What you should do =
Would you print every entry below exactly as written, omitting the images?

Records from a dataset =
'''

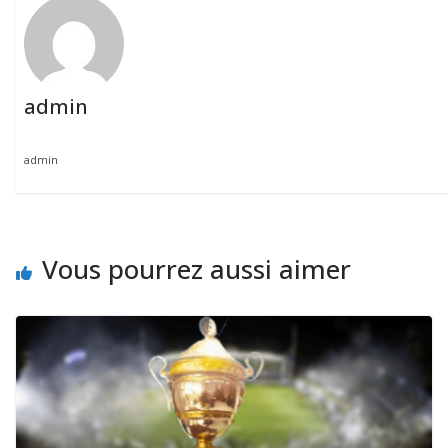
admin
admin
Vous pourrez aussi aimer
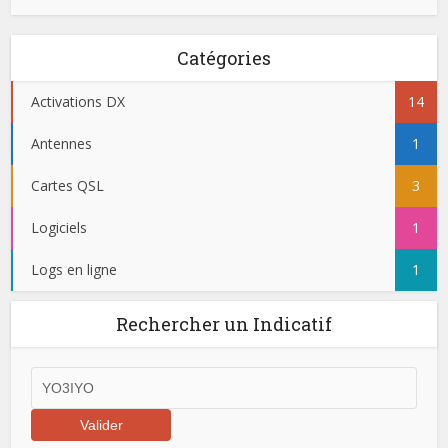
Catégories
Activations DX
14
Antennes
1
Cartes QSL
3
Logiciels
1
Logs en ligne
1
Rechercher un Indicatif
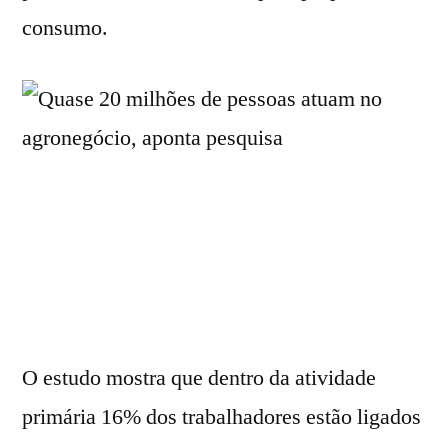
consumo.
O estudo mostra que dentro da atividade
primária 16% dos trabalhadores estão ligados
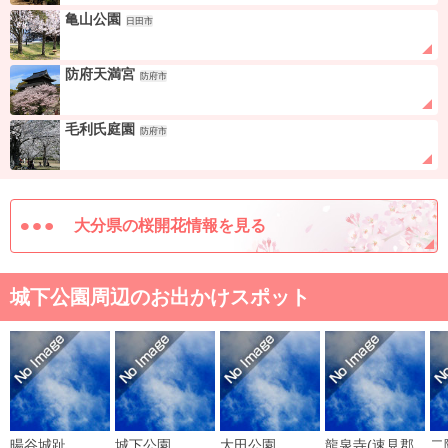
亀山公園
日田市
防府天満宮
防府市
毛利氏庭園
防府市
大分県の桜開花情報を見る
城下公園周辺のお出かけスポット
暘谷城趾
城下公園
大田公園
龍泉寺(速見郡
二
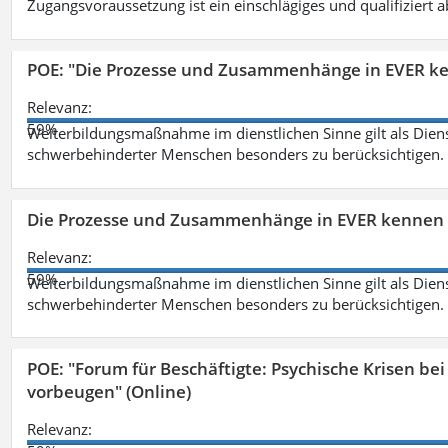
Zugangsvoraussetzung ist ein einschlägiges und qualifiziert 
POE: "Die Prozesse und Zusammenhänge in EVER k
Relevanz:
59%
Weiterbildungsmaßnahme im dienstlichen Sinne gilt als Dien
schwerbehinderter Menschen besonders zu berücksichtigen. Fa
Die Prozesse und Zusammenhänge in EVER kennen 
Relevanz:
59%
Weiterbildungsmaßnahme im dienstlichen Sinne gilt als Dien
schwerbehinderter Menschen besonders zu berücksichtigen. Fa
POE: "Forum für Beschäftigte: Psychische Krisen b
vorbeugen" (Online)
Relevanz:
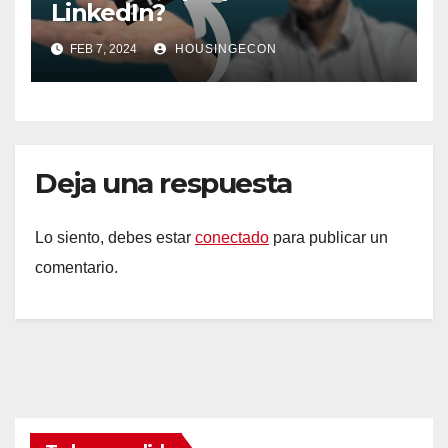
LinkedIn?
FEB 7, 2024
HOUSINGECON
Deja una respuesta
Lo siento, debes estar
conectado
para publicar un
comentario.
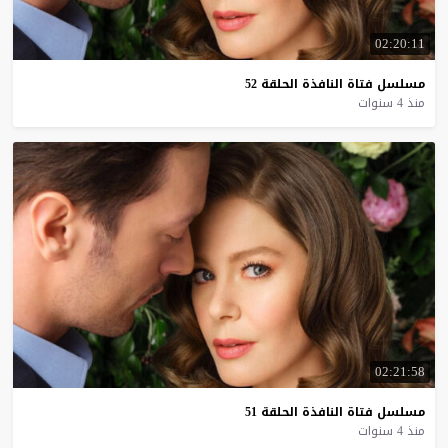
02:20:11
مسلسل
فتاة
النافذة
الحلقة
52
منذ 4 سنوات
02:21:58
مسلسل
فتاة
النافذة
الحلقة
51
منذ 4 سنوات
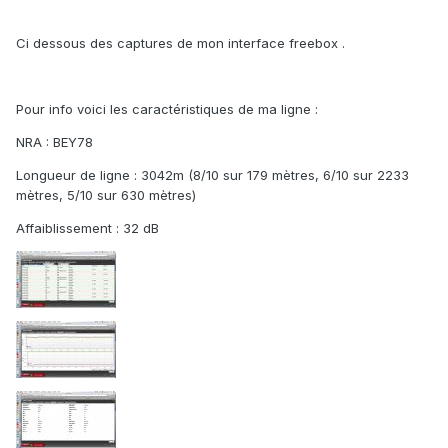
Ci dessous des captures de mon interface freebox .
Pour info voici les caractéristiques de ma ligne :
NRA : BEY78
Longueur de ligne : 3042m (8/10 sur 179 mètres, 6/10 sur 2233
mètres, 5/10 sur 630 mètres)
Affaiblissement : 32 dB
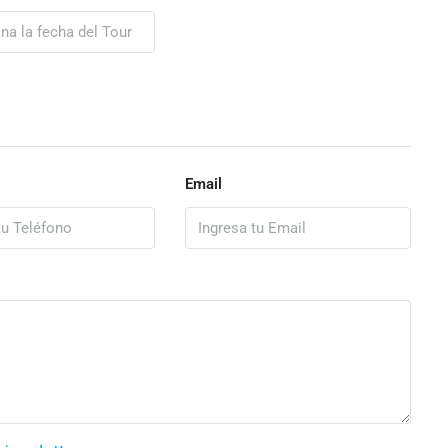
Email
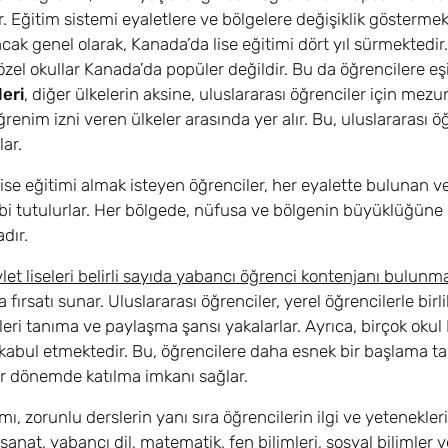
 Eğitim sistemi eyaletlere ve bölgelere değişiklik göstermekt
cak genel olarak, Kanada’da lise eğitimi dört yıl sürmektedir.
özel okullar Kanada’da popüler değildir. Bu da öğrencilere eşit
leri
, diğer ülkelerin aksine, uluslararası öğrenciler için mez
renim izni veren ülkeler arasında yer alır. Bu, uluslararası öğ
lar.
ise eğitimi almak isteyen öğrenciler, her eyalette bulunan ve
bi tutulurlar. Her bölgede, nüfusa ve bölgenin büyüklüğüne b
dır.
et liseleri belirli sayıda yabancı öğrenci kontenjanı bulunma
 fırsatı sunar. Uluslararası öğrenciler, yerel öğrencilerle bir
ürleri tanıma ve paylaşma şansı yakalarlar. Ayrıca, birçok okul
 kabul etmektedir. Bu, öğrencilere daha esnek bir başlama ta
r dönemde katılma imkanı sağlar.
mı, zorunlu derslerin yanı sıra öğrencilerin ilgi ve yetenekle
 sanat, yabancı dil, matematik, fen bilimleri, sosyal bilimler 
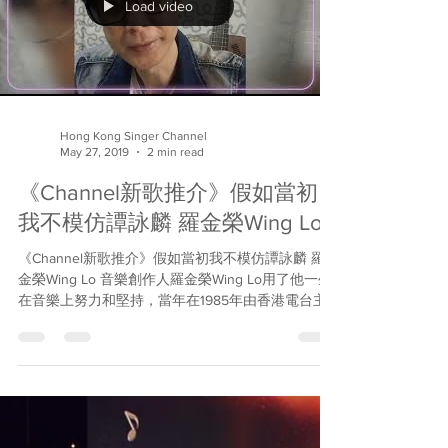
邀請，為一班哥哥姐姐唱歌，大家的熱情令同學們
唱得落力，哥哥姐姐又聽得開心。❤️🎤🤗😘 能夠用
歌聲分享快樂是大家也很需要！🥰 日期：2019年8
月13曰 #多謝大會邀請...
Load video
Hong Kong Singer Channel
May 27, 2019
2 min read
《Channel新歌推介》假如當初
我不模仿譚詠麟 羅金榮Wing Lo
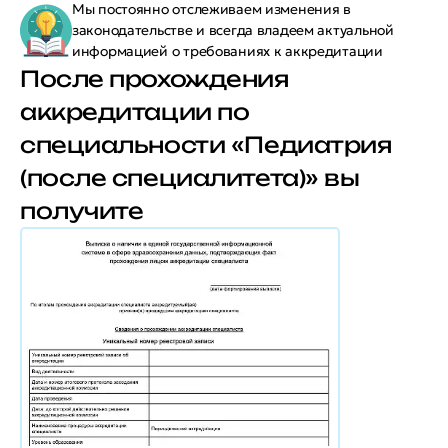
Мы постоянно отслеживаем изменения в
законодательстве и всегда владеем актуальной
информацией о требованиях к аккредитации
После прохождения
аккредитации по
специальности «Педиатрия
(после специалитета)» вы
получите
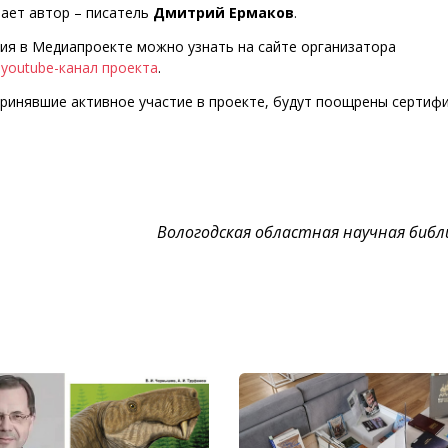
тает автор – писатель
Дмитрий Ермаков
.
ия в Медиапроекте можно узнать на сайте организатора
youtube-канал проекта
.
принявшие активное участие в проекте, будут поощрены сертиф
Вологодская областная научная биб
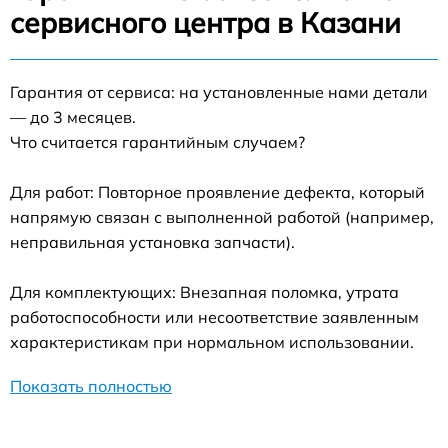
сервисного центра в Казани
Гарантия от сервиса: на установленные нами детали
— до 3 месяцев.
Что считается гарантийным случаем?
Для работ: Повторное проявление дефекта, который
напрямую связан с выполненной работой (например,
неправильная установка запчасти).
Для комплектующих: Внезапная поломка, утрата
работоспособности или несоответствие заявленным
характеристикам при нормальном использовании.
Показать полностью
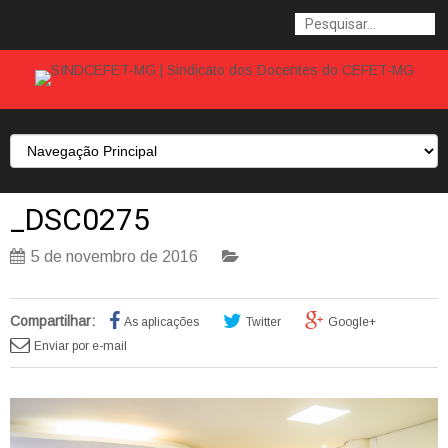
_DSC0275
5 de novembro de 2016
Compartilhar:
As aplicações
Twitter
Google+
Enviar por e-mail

'''

Exercise answer =
admin
admin
Vous pourrez aussi aimer
Catégories
Activations DX
14
Antennes
1
Cartes QSL
3
Logiciels
1
Logs en ligne
1
Rechercher un Indicatif
consumo.
O estudo mostra que dentro da atividade
primária 16% dos trabalhadores estão ligados
亀山公園
日田市
防府天満宮
防府市
毛利氏庭園
防府市
大分県の桜開花情報を見る
城下公園周辺のお出かけスポット
暘谷城趾
城下公園
大田公園
龍泉寺(速見郡
二
Zugangsvoraussetzung ist ein einschlägiges und qualifiziert 
POE: "Die Prozesse und Zusammenhänge in EVER k
Relevanz:
59%
Weiterbildungsmaßnahme im dienstlichen Sinne gilt als Dien
schwerbehinderter Menschen besonders zu berücksichtigen. Fa
Die Prozesse und Zusammenhänge in EVER kennen 
Relevanz:
59%
Weiterbildungsmaßnahme im dienstlichen Sinne gilt als Dien
schwerbehinderter Menschen besonders zu berücksichtigen. Fa
POE: "Forum für Beschäftigte: Psychische Krisen b
vorbeugen" (Online)
Relevanz:
LinkedIn?
FEB 7, 2024
HOUSINGECON
Deja una respuesta
Lo siento, debes estar
conectado
para publicar un
comentario.
02:20:11
مسلسل
فتاة
النافذة
الحلقة
52
منذ 4 سنوات
02:21:58
مسلسل
فتاة
النافذة
الحلقة
51
منذ 4 سنوات
Ci dessous des captures de mon interface freebox .
Pour info voici les caractéristiques de ma ligne :
NRA : BEY78
Longueur de ligne : 3042m (8/10 sur 179 mètres, 6/10 sur 2233
mètres, 5/10 sur 630 mètres)
Affaiblissement : 32 dB
Email
 Eğitim sistemi eyaletlere ve bölgelere değişiklik göstermekt
cak genel olarak, Kanada’da lise eğitimi dört yıl sürmektedir.
özel okullar Kanada’da popüler değildir. Bu da öğrencilere eşit
leri
, diğer ülkelerin aksine, uluslararası öğrenciler için mez
renim izni veren ülkeler arasında yer alır. Bu, uluslararası öğ
lar.
ise eğitimi almak isteyen öğrenciler, her eyalette bulunan ve
bi tutulurlar. Her bölgede, nüfusa ve bölgenin büyüklüğüne b
dır.
et liseleri belirli sayıda yabancı öğrenci kontenjanı bulunma
 fırsatı sunar. Uluslararası öğrenciler, yerel öğrencilerle bir
ürleri tanıma ve paylaşma şansı yakalarlar. Ayrıca, birçok okul
 kabul etmektedir. Bu, öğrencilere daha esnek bir başlama ta
r dönemde katılma imkanı sağlar.
mı, zorunlu derslerin yanı sıra öğrencilerin ilgi ve yetenekle
 sanat, yabancı dil, matematik, fen bilimleri, sosyal bilimler 
邀請，為一班哥哥姐姐唱歌，大家的熱情令同學們
唱得落力，哥哥姐姐又聽得開心。❤️🎤🤗😘 能夠用
歌聲分享快樂是大家也很需要！🥰 日期：2019年8
月13曰 #多謝大會邀請...
Load video
Hong Kong Singer Channel
May 27, 2019
2 min read
《Channel新歌推介》假如當初
我不模仿譚詠麟 羅金榮Wing Lo
Мы постоянно отслеживаем изменения в
законодательстве и всегда владеем актуальной
информацией о требованиях к аккредитации
После прохождения
аккредитации по
специальности «Педиатрия
(после специалитета)» вы
получите
тает автор – писатель
Дмитрий Ермаков
.
ия в Медиапроекте можно узнать на сайте организатора
youtube-канал проекта
.
принявшие активное участие в проекте, будут поощрены сертиф
Вологодская областная научная биб
сервисного центра в Казани
Гарантия от сервиса: на установленные нами детали
— до 3 месяцев.
Что считается гарантийным случаем?
Для работ: Повторное проявление дефекта, который
напрямую связан с выполненной работой (например,
неправильная установка запчасти).
Для комплектующих: Внезапная поломка, утрата
работоспособности или несоответствие заявленным
характеристикам при нормальном использовании.
Показать полностью
_DSC0275
5 de novembro de 2016
Compartilhar:
As aplicações
Twitter
Google+
Enviar por e-mail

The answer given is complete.